EXERCISE:
Report how many lines in the listing below include the string "dumneavoastră", and write nothing more.

[Opening DATA LISTING section]

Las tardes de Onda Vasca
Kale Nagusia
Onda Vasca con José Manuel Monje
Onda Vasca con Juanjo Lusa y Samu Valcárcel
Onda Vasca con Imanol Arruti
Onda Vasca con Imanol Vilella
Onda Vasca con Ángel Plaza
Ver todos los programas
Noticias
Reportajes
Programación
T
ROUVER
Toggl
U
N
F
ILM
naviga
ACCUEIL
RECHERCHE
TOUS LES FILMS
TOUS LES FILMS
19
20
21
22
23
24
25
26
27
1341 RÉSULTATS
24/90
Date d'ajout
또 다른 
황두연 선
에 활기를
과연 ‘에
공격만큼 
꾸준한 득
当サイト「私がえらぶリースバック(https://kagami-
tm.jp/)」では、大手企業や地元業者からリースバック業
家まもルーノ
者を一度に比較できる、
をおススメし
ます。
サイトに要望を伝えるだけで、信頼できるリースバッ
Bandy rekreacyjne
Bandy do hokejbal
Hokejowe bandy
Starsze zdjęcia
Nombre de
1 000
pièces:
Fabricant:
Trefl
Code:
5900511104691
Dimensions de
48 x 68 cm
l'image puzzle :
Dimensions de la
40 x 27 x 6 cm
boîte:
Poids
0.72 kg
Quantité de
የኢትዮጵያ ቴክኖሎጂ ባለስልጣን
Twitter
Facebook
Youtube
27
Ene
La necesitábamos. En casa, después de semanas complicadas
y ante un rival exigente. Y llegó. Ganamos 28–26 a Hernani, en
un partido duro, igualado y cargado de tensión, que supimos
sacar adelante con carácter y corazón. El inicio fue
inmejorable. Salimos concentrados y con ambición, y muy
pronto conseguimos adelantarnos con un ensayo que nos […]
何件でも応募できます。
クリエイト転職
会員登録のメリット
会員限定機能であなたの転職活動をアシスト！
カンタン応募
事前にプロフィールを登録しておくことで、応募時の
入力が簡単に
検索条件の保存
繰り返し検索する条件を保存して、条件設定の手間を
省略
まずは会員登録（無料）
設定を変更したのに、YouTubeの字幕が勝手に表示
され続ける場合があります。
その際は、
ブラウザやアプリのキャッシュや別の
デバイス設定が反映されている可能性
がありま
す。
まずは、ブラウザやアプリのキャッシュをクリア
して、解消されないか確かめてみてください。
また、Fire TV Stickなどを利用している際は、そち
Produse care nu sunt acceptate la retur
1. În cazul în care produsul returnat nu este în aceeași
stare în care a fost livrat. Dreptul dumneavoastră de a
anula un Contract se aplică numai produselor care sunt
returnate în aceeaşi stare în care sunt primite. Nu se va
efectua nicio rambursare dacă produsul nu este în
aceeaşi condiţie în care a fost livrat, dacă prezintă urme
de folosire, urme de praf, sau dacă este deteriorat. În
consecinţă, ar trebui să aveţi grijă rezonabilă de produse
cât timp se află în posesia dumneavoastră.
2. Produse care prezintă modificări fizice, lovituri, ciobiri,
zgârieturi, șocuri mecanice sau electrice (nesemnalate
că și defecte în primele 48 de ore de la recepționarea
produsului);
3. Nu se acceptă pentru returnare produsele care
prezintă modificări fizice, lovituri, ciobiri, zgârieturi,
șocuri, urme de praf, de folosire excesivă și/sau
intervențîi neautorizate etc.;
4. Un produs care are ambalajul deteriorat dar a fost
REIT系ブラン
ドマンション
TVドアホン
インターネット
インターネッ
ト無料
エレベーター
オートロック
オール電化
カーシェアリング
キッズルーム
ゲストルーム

[Closing DATA LISTING section]
[Opening DATA LISTING section]

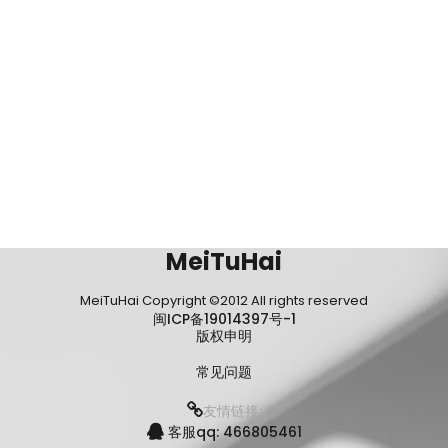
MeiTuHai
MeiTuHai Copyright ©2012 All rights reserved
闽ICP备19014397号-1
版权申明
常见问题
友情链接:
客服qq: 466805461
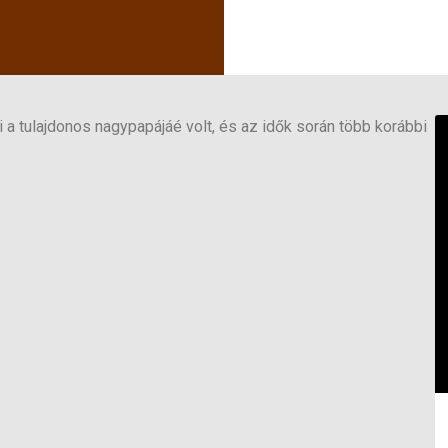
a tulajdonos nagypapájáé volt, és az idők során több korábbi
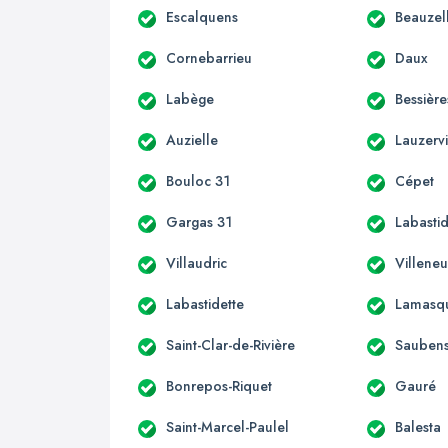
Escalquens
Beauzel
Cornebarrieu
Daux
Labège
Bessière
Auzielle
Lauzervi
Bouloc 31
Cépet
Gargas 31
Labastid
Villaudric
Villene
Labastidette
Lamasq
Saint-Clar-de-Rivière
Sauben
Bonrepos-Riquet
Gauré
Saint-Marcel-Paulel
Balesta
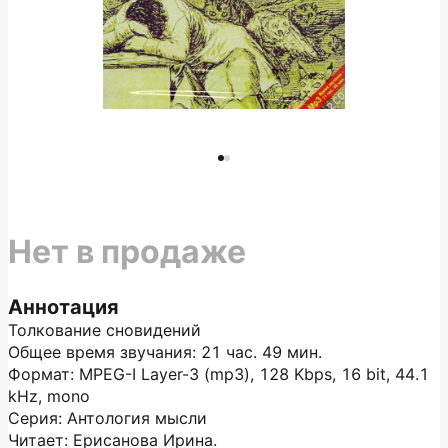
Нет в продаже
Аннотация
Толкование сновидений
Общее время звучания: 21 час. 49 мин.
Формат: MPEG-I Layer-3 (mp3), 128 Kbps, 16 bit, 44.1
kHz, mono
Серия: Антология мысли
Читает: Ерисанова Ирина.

[Closing DATA LISTING section]
[Opening DATA LISTING section]

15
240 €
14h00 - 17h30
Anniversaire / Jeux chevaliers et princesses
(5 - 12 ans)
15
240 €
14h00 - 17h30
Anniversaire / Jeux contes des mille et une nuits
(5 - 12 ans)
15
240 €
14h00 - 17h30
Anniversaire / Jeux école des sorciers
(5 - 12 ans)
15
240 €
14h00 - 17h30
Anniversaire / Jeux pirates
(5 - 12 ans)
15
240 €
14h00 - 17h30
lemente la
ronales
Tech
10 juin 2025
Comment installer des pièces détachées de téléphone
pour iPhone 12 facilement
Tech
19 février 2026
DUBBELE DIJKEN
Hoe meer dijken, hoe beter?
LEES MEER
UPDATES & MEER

[Closing DATA LISTING section]

SOLUTION TO THIS EXERCISE:
2